## TASK OBJECTIVE
Which of the lines in the records below hold the string "دهندگان"? Copy every one of them.

====== RECORDS FOR PROCESSING ======

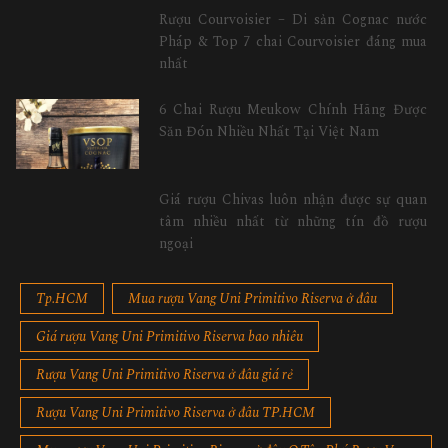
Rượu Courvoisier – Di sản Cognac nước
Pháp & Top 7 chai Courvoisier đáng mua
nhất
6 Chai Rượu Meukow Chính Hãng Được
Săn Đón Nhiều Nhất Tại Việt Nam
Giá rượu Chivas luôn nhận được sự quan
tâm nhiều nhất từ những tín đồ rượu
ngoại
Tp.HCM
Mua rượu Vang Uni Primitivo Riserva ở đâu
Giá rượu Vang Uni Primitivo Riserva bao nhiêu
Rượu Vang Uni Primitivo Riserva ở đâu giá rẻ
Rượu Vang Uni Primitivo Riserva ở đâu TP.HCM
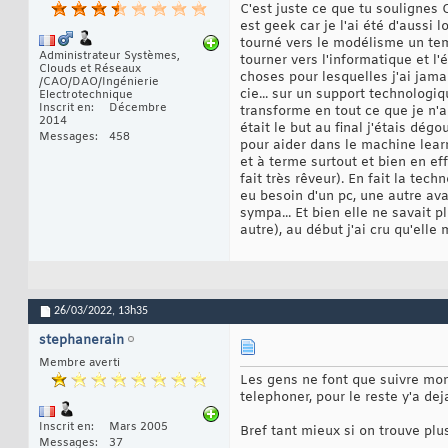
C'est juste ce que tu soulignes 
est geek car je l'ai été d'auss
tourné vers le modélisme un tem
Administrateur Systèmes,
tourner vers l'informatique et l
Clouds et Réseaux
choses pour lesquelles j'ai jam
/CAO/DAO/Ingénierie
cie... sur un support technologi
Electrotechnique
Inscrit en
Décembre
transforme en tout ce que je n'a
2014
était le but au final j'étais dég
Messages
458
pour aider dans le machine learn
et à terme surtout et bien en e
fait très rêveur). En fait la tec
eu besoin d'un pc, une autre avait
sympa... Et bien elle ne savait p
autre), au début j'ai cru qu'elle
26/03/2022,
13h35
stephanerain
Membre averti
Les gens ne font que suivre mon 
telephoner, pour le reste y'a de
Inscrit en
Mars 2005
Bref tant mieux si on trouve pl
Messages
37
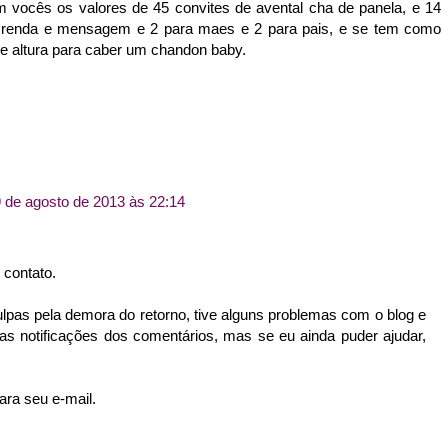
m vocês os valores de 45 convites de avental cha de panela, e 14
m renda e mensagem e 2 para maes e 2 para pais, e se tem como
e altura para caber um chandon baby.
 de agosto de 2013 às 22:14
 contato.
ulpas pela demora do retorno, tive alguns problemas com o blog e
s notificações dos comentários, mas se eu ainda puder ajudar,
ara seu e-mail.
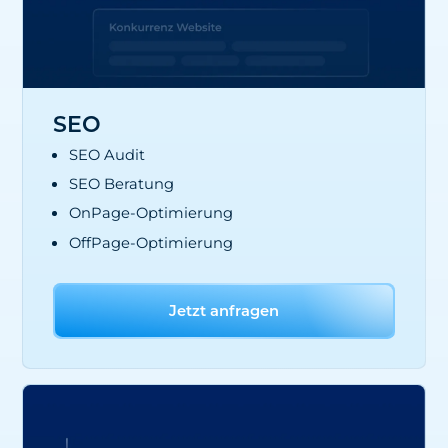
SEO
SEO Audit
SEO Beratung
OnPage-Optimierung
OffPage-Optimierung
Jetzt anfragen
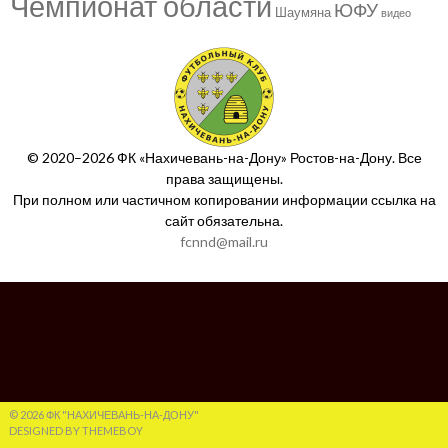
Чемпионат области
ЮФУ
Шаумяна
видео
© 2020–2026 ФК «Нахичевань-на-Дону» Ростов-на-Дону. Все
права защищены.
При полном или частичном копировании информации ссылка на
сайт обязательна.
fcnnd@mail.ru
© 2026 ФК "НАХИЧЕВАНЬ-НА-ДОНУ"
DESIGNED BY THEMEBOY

======
====== RECORDS FOR PROCESSING ======

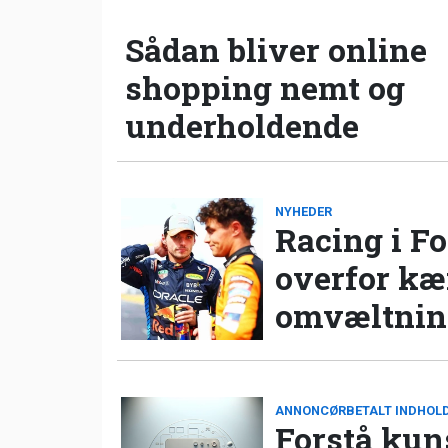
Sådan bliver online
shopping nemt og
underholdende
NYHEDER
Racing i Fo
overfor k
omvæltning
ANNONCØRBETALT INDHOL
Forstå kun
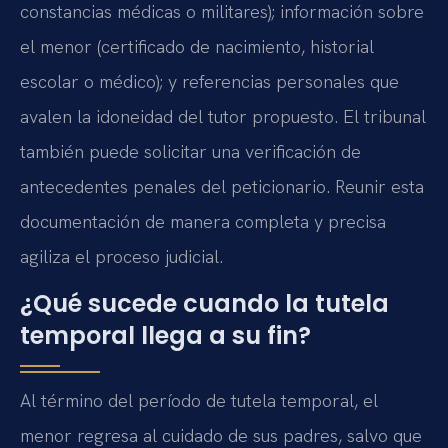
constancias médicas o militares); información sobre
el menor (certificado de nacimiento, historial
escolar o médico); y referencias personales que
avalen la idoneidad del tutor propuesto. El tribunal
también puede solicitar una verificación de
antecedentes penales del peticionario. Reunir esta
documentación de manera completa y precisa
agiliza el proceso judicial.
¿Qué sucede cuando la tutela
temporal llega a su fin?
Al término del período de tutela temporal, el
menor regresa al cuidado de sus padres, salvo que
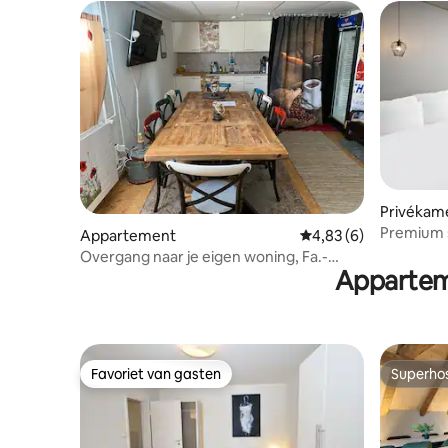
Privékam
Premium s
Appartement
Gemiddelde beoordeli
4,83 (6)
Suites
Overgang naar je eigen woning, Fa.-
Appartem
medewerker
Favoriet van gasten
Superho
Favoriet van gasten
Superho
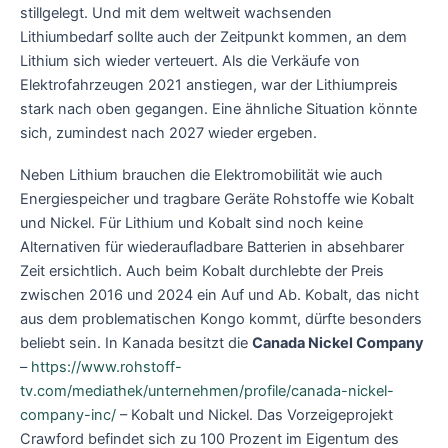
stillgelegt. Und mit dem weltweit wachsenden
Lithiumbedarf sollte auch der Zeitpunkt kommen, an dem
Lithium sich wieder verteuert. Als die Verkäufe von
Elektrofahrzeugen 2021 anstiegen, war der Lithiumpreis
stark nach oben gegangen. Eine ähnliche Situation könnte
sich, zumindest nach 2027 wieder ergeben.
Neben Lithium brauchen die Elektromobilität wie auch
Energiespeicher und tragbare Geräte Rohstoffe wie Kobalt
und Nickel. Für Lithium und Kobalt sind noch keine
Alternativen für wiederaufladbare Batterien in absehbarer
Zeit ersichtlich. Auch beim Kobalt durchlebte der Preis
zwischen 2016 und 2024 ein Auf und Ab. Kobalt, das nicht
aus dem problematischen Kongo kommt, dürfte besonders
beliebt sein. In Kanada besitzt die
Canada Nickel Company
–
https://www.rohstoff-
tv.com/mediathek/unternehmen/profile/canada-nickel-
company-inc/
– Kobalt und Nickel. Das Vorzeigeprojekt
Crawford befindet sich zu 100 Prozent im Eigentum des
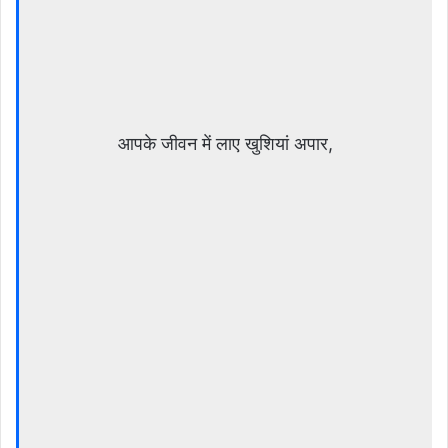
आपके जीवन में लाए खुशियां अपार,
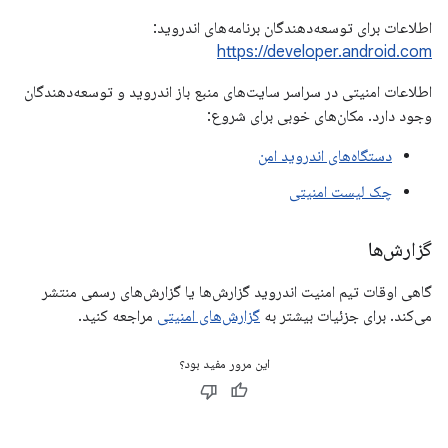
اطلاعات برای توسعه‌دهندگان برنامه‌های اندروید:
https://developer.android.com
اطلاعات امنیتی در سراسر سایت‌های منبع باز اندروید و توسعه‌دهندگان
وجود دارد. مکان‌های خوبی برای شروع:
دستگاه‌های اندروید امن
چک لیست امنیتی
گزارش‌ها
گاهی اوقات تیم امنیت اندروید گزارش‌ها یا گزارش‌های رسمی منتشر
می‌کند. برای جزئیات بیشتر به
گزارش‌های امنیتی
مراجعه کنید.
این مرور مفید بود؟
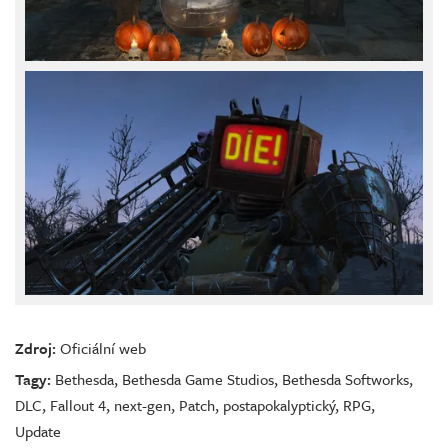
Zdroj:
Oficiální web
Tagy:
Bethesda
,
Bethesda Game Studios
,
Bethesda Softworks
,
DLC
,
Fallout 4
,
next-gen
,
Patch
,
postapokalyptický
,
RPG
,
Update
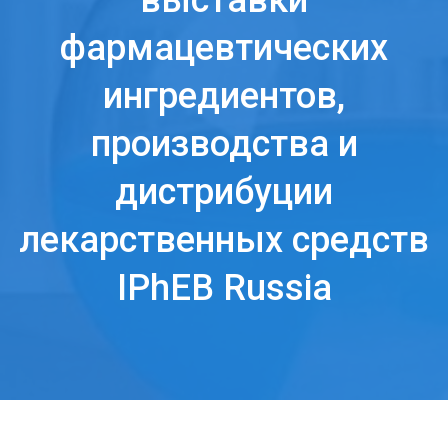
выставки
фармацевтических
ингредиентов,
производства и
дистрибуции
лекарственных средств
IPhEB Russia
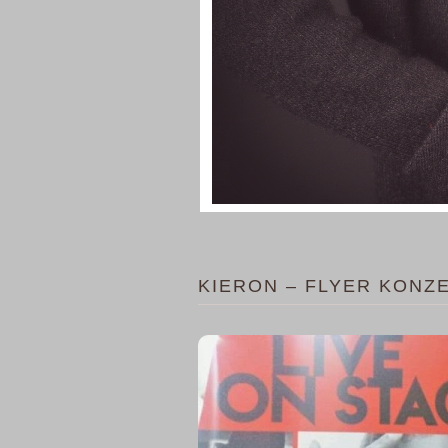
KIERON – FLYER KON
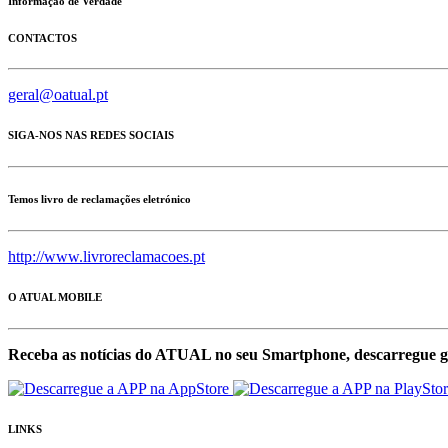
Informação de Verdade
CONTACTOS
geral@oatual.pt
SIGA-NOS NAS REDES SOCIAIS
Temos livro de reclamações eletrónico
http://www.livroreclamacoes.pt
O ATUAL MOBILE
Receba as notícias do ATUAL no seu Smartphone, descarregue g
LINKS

======
====== RECORDS FOR PROCESSING ======

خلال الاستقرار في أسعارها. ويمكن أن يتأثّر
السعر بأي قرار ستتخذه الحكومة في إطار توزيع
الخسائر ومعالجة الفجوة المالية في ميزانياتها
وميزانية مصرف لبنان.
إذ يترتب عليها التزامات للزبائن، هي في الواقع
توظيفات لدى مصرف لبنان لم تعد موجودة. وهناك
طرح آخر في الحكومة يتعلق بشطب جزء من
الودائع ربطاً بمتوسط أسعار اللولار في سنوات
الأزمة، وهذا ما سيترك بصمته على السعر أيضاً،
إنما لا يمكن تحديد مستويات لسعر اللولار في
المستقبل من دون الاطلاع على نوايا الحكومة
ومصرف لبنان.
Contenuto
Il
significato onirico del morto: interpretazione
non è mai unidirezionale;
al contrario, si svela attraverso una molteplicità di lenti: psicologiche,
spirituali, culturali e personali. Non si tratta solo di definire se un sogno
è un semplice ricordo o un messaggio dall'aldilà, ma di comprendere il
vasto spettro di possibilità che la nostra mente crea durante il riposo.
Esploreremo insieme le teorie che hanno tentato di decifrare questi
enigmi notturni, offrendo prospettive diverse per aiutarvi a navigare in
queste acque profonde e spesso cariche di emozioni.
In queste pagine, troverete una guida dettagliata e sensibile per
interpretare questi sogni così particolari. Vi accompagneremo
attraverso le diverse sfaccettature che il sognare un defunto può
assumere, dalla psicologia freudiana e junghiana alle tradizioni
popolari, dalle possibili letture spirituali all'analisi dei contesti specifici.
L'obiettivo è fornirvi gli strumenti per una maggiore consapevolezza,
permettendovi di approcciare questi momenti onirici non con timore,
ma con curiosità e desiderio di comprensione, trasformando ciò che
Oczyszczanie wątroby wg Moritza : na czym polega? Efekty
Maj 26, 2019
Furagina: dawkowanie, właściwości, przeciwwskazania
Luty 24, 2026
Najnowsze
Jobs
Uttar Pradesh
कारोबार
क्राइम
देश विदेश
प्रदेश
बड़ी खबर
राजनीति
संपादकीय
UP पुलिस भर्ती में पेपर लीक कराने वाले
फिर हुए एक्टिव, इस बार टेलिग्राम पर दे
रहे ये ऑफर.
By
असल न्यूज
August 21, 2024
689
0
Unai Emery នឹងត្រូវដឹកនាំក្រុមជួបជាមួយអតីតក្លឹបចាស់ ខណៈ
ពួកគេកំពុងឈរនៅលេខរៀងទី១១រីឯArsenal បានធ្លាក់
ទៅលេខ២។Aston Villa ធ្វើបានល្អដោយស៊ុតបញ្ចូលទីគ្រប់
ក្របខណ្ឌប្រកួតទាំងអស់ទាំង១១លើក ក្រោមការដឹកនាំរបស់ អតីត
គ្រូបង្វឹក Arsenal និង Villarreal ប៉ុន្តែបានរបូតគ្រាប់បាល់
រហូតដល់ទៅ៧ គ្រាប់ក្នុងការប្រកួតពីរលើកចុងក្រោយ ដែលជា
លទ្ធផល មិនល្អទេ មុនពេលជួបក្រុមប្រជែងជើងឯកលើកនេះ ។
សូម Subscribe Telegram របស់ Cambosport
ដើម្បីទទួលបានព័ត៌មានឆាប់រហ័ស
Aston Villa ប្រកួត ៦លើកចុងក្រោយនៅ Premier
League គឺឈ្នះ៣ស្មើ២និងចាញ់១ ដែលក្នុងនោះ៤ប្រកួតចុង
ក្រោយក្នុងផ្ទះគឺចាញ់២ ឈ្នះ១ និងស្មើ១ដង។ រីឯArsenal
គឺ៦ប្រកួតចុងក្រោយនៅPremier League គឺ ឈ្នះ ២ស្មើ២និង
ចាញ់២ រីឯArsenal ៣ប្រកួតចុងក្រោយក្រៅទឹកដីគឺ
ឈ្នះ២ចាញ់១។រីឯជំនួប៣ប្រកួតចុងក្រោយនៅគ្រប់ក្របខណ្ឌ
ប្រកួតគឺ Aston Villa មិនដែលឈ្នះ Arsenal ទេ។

======

## TASK ANSWER
اطلاعات برای توسعه‌دهندگان برنامه‌های اندروید:
اطلاعات امنیتی در سراسر سایت‌های منبع باز اندروید و توسعه‌دهندگان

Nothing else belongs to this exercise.